_Task objective:_
Print the data exactly as written, line for line, and leave its pictures behind.

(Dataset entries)

%%

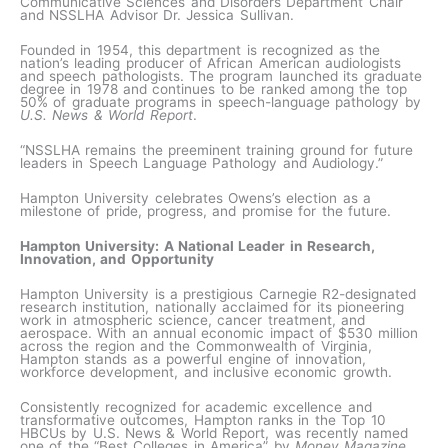
Communicative Sciences and Disorders Department Chair
and NSSLHA Advisor Dr. Jessica Sullivan.
Founded in 1954, this department is recognized as the
nation’s leading producer of African American audiologists
and speech pathologists. The program launched its graduate
degree in 1978 and continues to be ranked among the top
50% of graduate programs in speech-language pathology by
U.S. News & World Report
.
“NSSLHA remains the preeminent training ground for future
leaders in Speech Language Pathology and Audiology.”
Hampton University celebrates Owens’s election as a
milestone of pride, progress, and promise for the future.
Hampton University: A National Leader in Research,
Innovation, and Opportunity
Hampton University is a prestigious Carnegie R2-designated
research institution, nationally acclaimed for its pioneering
work in atmospheric science, cancer treatment, and
aerospace. With an annual economic impact of $530 million
across the region and the Commonwealth of Virginia,
Hampton stands as a powerful engine of innovation,
workforce development, and inclusive economic growth.
Consistently recognized for academic excellence and
transformative outcomes, Hampton ranks in the Top 10
HBCUs by U.S. News & World Report, was recently named
one of the “Best Colleges in America” by
Money Magazine,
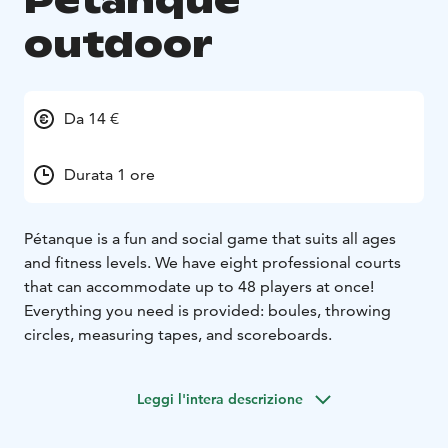
Petanque
outdoor
Da 14 €
Durata 1 ore
Pétanque is a fun and social game that suits all ages
and fitness levels. We have eight professional courts
that can accommodate up to 48 players at once!
Everything you need is provided: boules, throwing
circles, measuring tapes, and scoreboards.
Leggi l'intera descrizione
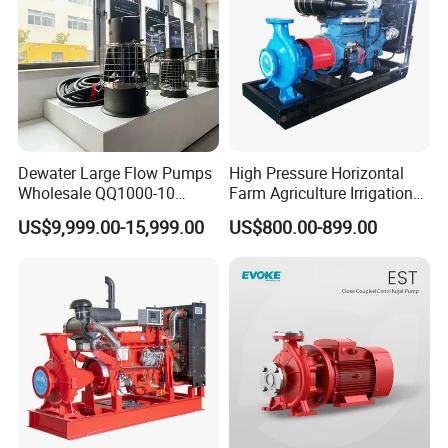
Dewater Large Flow Pumps
High Pressure Horizontal
Wholesale QQ1000-10
Farm Agriculture Irrigation
Motor Water Pump
Centrifugal Diesel Water
US$9,999.00-15,999.00
US$800.00-899.00
Pump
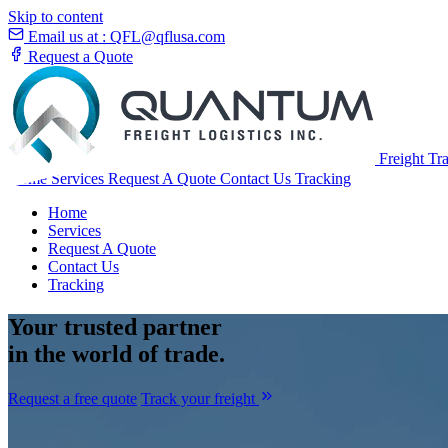
Skip to content
Email us at :
QFL@qflusa.com
Request a Quote
Freight Tr
Home
Services
Request A Quote
Contact Us
Tracking
Home
Services
Request A Quote
Contact Us
Tracking
Your
trusted partner
in the world of trade.
Request a free quote
Track your freight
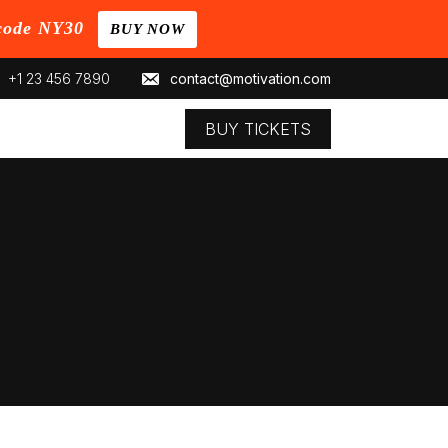
code NY30
BUY NOW
+1 23 456 7890
contact@motivation.com
BUY TICKETS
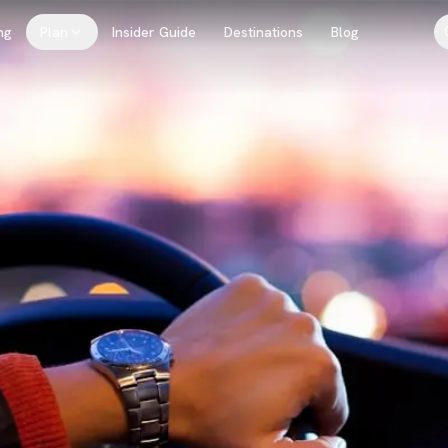
ng
Plan
Insider Guide
Destinations
Blog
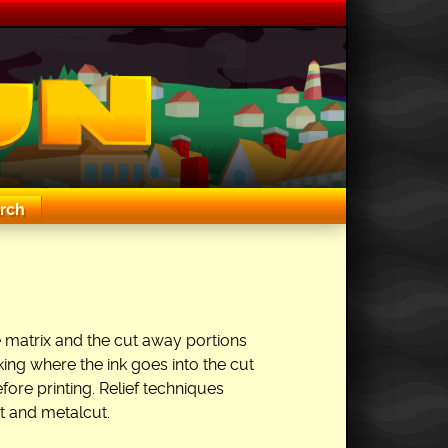
rch
 the matrix and the cut away portions
king where the ink goes into the cut
fore printing. Relief techniques
 and metalcut.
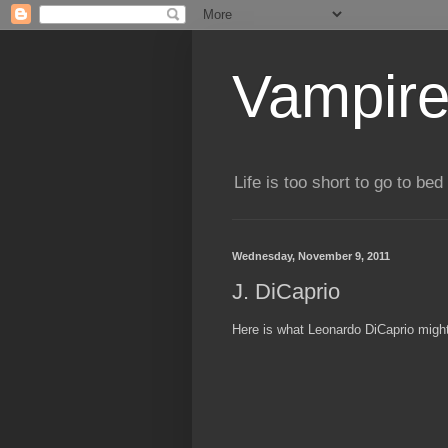
Vampire
Life is too short to go to bed 
Wednesday, November 9, 2011
J. DiCaprio
Here is what Leonardo DiCaprio might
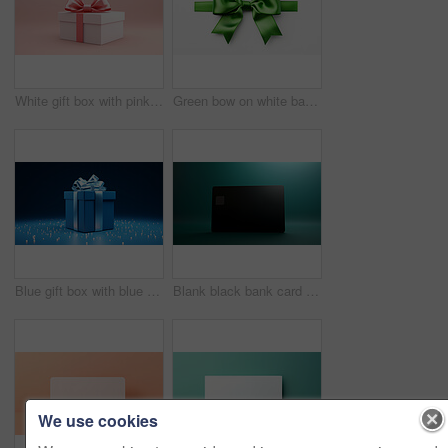
White gift box with pink bow on a pink background. Birthday, Valentine, Christmas present
Green bow on white background. Gift, present, decor for birthday, Valentine or christmas
Blue gift box with blue bow on a blue background. Birthday, anniversary, christmas present
Blank black bank card or gift voucher card on a teal background. Birthday gift
We use cookies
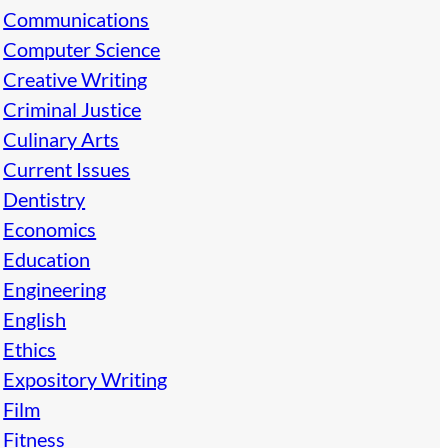
Communications
Computer Science
Creative Writing
Criminal Justice
Culinary Arts
Current Issues
Dentistry
Economics
Education
Engineering
English
Ethics
Expository Writing
Film
Fitness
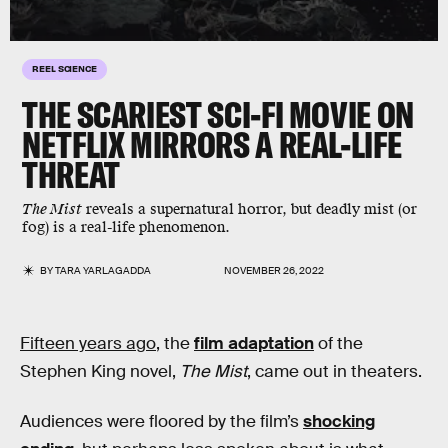
REEL SCIENCE
THE SCARIEST SCI-FI MOVIE ON
NETFLIX MIRRORS A REAL-LIFE
THREAT
The Mist
reveals a supernatural horror, but deadly mist (or
fog) is a real-life phenomenon.
BY
TARA YARLAGADDA
NOVEMBER 26, 2022
Fifteen years ago
, the
film adaptation
of the
Stephen King novel,
The Mist
, came out in theaters.
Audiences were floored by the film’s
shocking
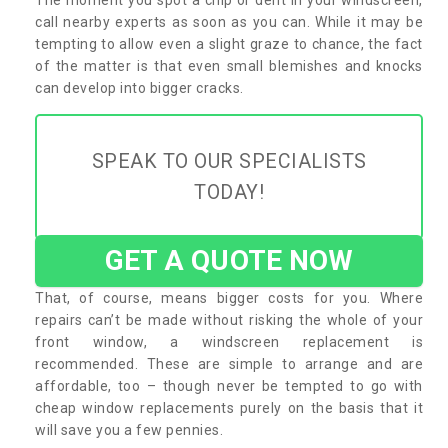
call nearby experts as soon as you can. While it may be
tempting to allow even a slight graze to chance, the fact
of the matter is that even small blemishes and knocks
can develop into bigger cracks.
SPEAK TO OUR SPECIALISTS
TODAY!
GET A QUOTE NOW
That, of course, means bigger costs for you. Where
repairs can’t be made without risking the whole of your
front window, a windscreen replacement is
recommended. These are simple to arrange and are
affordable, too – though never be tempted to go with
cheap window replacements purely on the basis that it
will save you a few pennies.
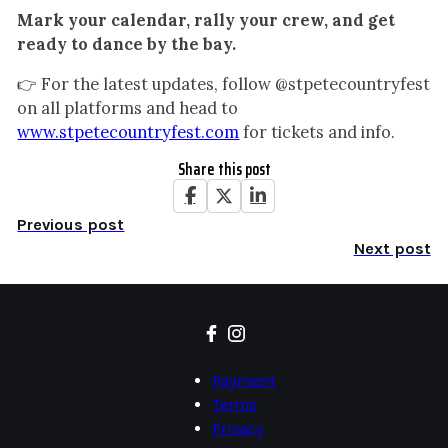
Mark your calendar, rally your crew, and get
ready to dance by the bay.
👉 For the latest updates, follow @stpetecountryfest
on all platforms and head to
www.stpetecountryfest.com
for tickets and info.
Share this post
Previous post
Next post
Payment
Terms
Privacy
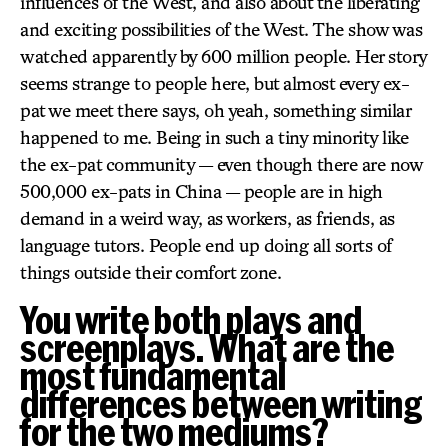
influences of the West, and also about the liberating
and exciting possibilities of the West. The show was
watched apparently by 600 million people. Her story
seems strange to people here, but almost every ex-
pat we meet there says, oh yeah, something similar
happened to me. Being in such a tiny minority like
the ex-pat community — even though there are now
500,000 ex-pats in China — people are in high
demand in a weird way, as workers, as friends, as
language tutors. People end up doing all sorts of
things outside their comfort zone.
You write both plays and
screenplays. What are the
most fundamental
differences between writing
for the two mediums?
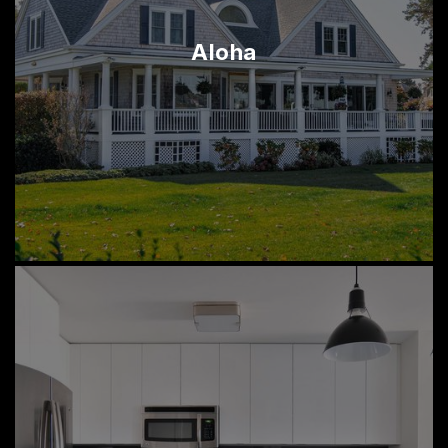
Aloha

%%

_Task response:_
Communicative Sciences and Disorders Department Chair
and NSSLHA Advisor Dr. Jessica Sullivan.
Founded in 1954, this department is recognized as the
nation’s leading producer of African American audiologists
and speech pathologists. The program launched its graduate
degree in 1978 and continues to be ranked among the top
50% of graduate programs in speech-language pathology by
U.S. News & World Report
.
“NSSLHA remains the preeminent training ground for future
leaders in Speech Language Pathology and Audiology.”
Hampton University celebrates Owens’s election as a
milestone of pride, progress, and promise for the future.
Hampton University: A National Leader in Research,
Innovation, and Opportunity
Hampton University is a prestigious Carnegie R2-designated
research institution, nationally acclaimed for its pioneering
work in atmospheric science, cancer treatment, and
aerospace. With an annual economic impact of $530 million
across the region and the Commonwealth of Virginia,
Hampton stands as a powerful engine of innovation,
workforce development, and inclusive economic growth.
Consistently recognized for academic excellence and
transformative outcomes, Hampton ranks in the Top 10
HBCUs by U.S. News & World Report, was recently named
one of the “Best Colleges in America” by
Money Magazine,
Petanque
outdoor
Da 14 €
Durata 1 ore
Pétanque is a fun and social game that suits all ages
and fitness levels. We have eight professional courts
that can accommodate up to 48 players at once!
Everything you need is provided: boules, throwing
circles, measuring tapes, and scoreboards.
Leggi l'intera descrizione
Dewater Large Flow Pumps
High Pressure Horizontal
Wholesale QQ1000-10
Farm Agriculture Irrigation
Motor Water Pump
Centrifugal Diesel Water
US$9,999.00-15,999.00
US$800.00-899.00
Pump
Skip to content
Email us at :
QFL@qflusa.com
Request a Quote
Freight Tr
Home
Services
Request A Quote
Contact Us
Tracking
Home
Services
Request A Quote
Contact Us
Tracking
Your
trusted partner
in the world of trade.
Request a free quote
Track your freight
code NY30
BUY NOW
+1 23 456 7890
contact@motivation.com
BUY TICKETS
ng
Plan
Insider Guide
Destinations
Blog
rch
 the matrix and the cut away portions
king where the ink goes into the cut
fore printing. Relief techniques
 and metalcut.
Vampire
Life is too short to go to bed 
Wednesday, November 9, 2011
J. DiCaprio
Here is what Leonardo DiCaprio might
White gift box with pink bow on a pink background. Birthday, Valentine, Christmas present
Green bow on white background. Gift, present, decor for birthday, Valentine or christmas
Blue gift box with blue bow on a blue background. Birthday, anniversary, christmas present
Blank black bank card or gift voucher card on a teal background. Birthday gift
We use cookies
Communications
Computer Science
Creative Writing
Criminal Justice
Culinary Arts
Current Issues
Dentistry
Economics
Education
Engineering
English
Ethics
Expository Writing
Film
Fitness
REEL SCIENCE
THE SCARIEST SCI-FI MOVIE ON
NETFLIX MIRRORS A REAL-LIFE
THREAT
The Mist
reveals a supernatural horror, but deadly mist (or
fog) is a real-life phenomenon.
BY
TARA YARLAGADDA
NOVEMBER 26, 2022
Fifteen years ago
, the
film adaptation
of the
Stephen King novel,
The Mist
, came out in theaters.
Audiences were floored by the film’s
shocking
call nearby experts as soon as you can. While it may be
tempting to allow even a slight graze to chance, the fact
of the matter is that even small blemishes and knocks
can develop into bigger cracks.
SPEAK TO OUR SPECIALISTS
TODAY!
GET A QUOTE NOW
That, of course, means bigger costs for you. Where
repairs can’t be made without risking the whole of your
front window, a windscreen replacement is
recommended. These are simple to arrange and are
affordable, too – though never be tempted to go with
cheap window replacements purely on the basis that it
will save you a few pennies.
Mark your calendar, rally your crew, and get
ready to dance by the bay.
👉 For the latest updates, follow @stpetecountryfest
on all platforms and head to
www.stpetecountryfest.com
for tickets and info.
Share this post
Previous post
Next post
Payment
Terms
Privacy
influences of the West, and also about the liberating
and exciting possibilities of the West. The show was
watched apparently by 600 million people. Her story
seems strange to people here, but almost every ex-
pat we meet there says, oh yeah, something similar
happened to me. Being in such a tiny minority like
the ex-pat community — even though there are now
500,000 ex-pats in China — people are in high
demand in a weird way, as workers, as friends, as
language tutors. People end up doing all sorts of
things outside their comfort zone.
You write both plays and
screenplays. What are the
most fundamental
differences between writing
for the two mediums?
Aloha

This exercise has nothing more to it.